### Required action
Every line of the records must be repeated exactly; pictures stay out.

[Saved entries]

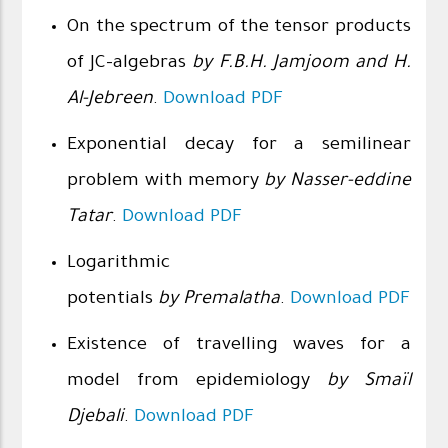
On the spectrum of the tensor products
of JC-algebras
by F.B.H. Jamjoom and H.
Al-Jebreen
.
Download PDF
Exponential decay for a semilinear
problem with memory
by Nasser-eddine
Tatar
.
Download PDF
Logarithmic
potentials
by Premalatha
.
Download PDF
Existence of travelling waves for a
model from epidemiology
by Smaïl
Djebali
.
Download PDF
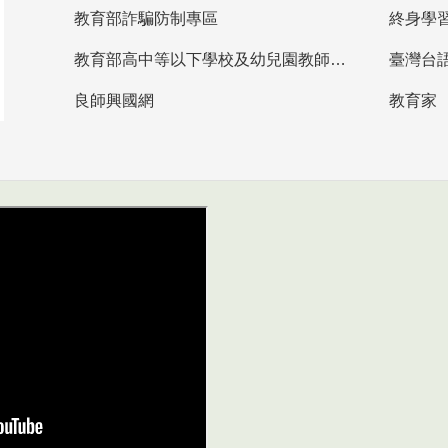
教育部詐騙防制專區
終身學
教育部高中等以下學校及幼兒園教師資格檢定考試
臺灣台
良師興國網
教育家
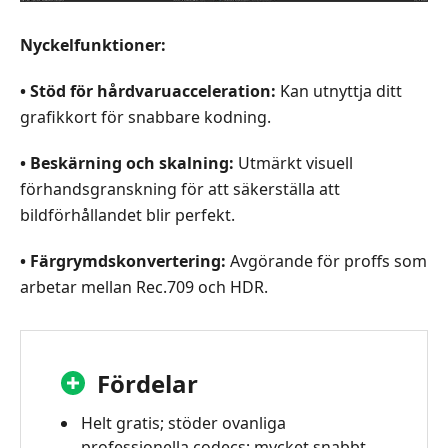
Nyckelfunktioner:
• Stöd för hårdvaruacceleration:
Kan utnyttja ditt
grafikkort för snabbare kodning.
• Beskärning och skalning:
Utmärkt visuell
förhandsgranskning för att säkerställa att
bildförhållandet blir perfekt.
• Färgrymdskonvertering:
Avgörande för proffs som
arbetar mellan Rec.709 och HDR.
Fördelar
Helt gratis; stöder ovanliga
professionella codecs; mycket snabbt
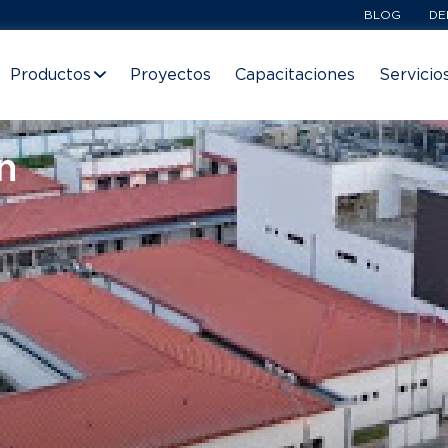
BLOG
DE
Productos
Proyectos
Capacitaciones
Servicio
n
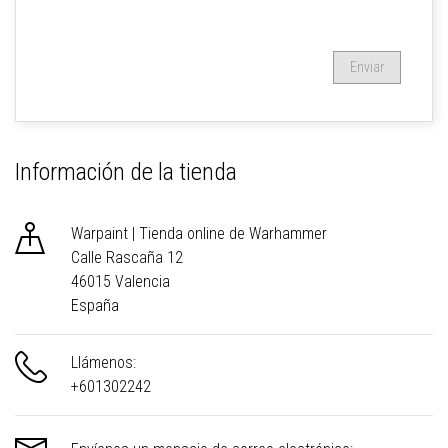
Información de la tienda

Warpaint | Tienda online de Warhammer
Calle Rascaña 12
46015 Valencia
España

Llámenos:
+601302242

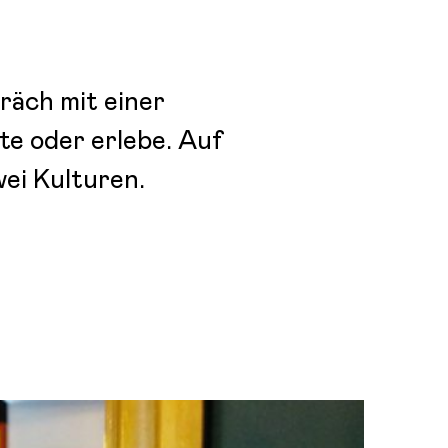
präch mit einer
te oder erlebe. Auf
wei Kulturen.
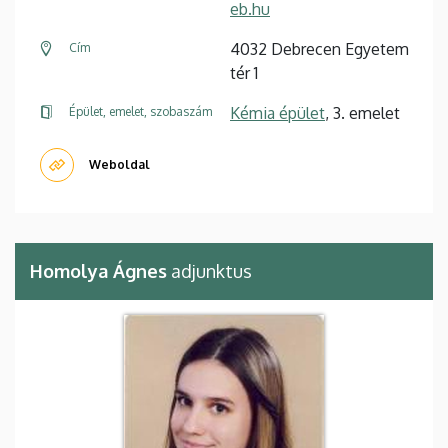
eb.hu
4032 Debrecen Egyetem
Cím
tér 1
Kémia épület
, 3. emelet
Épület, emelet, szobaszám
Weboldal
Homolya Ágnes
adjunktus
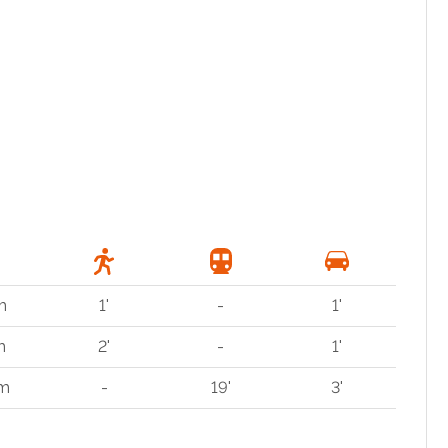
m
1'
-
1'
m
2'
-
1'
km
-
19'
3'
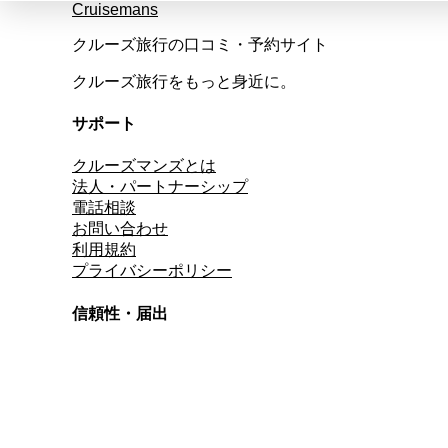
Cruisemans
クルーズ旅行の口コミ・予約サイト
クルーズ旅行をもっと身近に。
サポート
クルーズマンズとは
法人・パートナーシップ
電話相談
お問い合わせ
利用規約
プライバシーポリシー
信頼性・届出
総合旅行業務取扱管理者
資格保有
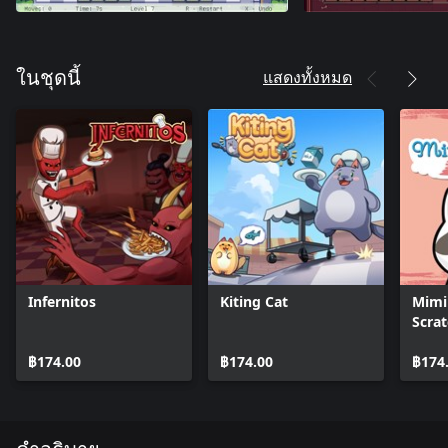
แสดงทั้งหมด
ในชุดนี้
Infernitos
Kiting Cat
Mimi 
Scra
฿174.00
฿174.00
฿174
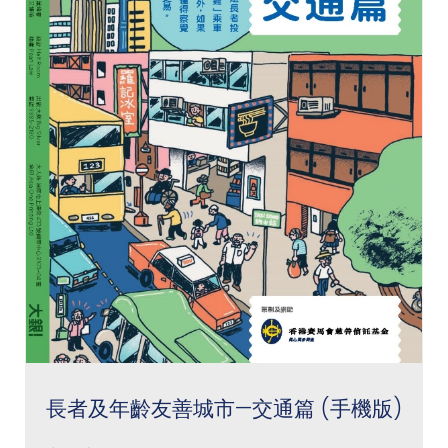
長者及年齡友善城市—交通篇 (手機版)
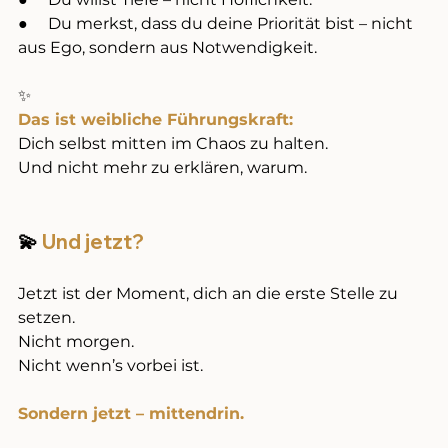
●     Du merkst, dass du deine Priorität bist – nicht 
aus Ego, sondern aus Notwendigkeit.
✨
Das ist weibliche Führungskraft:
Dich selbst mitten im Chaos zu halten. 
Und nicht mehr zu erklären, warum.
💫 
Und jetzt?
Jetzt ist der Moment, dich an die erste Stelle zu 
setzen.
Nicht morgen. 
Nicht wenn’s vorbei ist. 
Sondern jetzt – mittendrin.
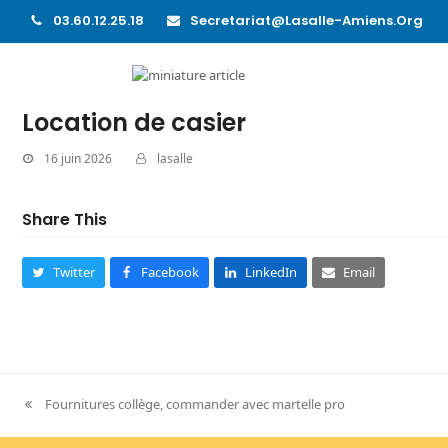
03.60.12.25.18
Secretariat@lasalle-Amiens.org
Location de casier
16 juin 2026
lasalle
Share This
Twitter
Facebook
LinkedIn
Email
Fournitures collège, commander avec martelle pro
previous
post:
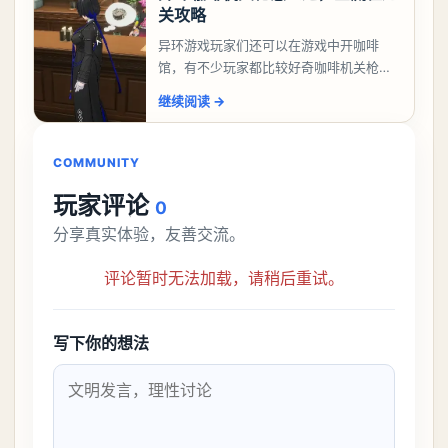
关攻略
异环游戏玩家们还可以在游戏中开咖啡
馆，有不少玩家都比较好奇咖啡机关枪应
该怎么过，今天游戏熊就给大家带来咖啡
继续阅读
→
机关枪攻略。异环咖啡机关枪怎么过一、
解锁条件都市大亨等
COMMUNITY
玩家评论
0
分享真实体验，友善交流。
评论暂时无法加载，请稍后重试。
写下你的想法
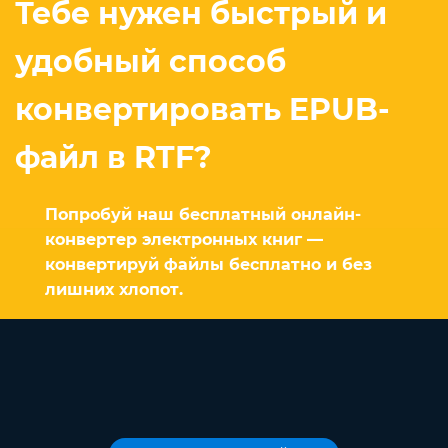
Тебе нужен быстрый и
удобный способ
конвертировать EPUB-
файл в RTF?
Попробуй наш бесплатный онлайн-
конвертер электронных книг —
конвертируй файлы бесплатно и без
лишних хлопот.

### Finished exercise
On the spectrum of the tensor products
of JC-algebras
by F.B.H. Jamjoom and H.
Al-Jebreen
.
Download PDF
Exponential decay for a semilinear
problem with memory
by Nasser-eddine
Tatar
.
Download PDF
Logarithmic
potentials
by Premalatha
.
Download PDF
Existence of travelling waves for a
model from epidemiology
by Smaïl
Djebali
.
Download PDF
教育部詐騙防制專區
終身學
教育部高中等以下學校及幼兒園教師資格檢定考試
臺灣台
良師興國網
教育家
Nyckelfunktioner:
• Stöd för hårdvaruacceleration:
Kan utnyttja ditt
grafikkort för snabbare kodning.
• Beskärning och skalning:
Utmärkt visuell
förhandsgranskning för att säkerställa att
bildförhållandet blir perfekt.
• Färgrymdskonvertering:
Avgörande för proffs som
arbetar mellan Rec.709 och HDR.
Fördelar
Helt gratis; stöder ovanliga
professionella codecs; mycket snabbt
BLOG
DE
Productos
Proyectos
Capacitaciones
Servicio
n
Información de la tienda

Warpaint | Tienda online de Warhammer
Calle Rascaña 12
46015 Valencia
España

Llámenos:
+601302242

präch mit einer
te oder erlebe. Auf
wei Kulturen.
eb.hu
4032 Debrecen Egyetem
Cím
tér 1
Kémia épület
, 3. emelet
Épület, emelet, szobaszám
Weboldal
Homolya Ágnes
adjunktus
m
1'
-
1'
m
2'
-
1'
km
-
19'
3'
Cruisemans
クルーズ旅行の口コミ・予約サイト
クルーズ旅行をもっと身近に。
サポート
クルーズマンズとは
法人・パートナーシップ
電話相談
お問い合わせ
利用規約
プライバシーポリシー
信頼性・届出
総合旅行業務取扱管理者
資格保有
แสดงทั้งหมด
ในชุดนี้
Infernitos
Kiting Cat
Mimi 
Scra
฿174.00
฿174.00
฿174
長者及年齡友善城市—交通篇 (手機版)
●     Du merkst, dass du deine Priorität bist – nicht 
aus Ego, sondern aus Notwendigkeit.
✨
Das ist weibliche Führungskraft:
Dich selbst mitten im Chaos zu halten. 
Und nicht mehr zu erklären, warum.
💫 
Und jetzt?
Jetzt ist der Moment, dich an die erste Stelle zu 
setzen.
Nicht morgen. 
Nicht wenn’s vorbei ist. 
Sondern jetzt – mittendrin.
03.60.12.25.18
Secretariat@lasalle-Amiens.org
Location de casier
16 juin 2026
lasalle
Share This
Twitter
Facebook
LinkedIn
Email
Fournitures collège, commander avec martelle pro
previous
post:
关攻略
异环游戏玩家们还可以在游戏中开咖啡
馆，有不少玩家都比较好奇咖啡机关枪应
该怎么过，今天游戏熊就给大家带来咖啡
继续阅读
→
机关枪攻略。异环咖啡机关枪怎么过一、
解锁条件都市大亨等
COMMUNITY
玩家评论
0
分享真实体验，友善交流。
评论暂时无法加载，请稍后重试。
写下你的想法
Тебе нужен быстрый и
удобный способ
конвертировать EPUB-
файл в RTF?
Попробуй наш бесплатный онлайн-
конвертер электронных книг —
конвертируй файлы бесплатно и без
лишних хлопот.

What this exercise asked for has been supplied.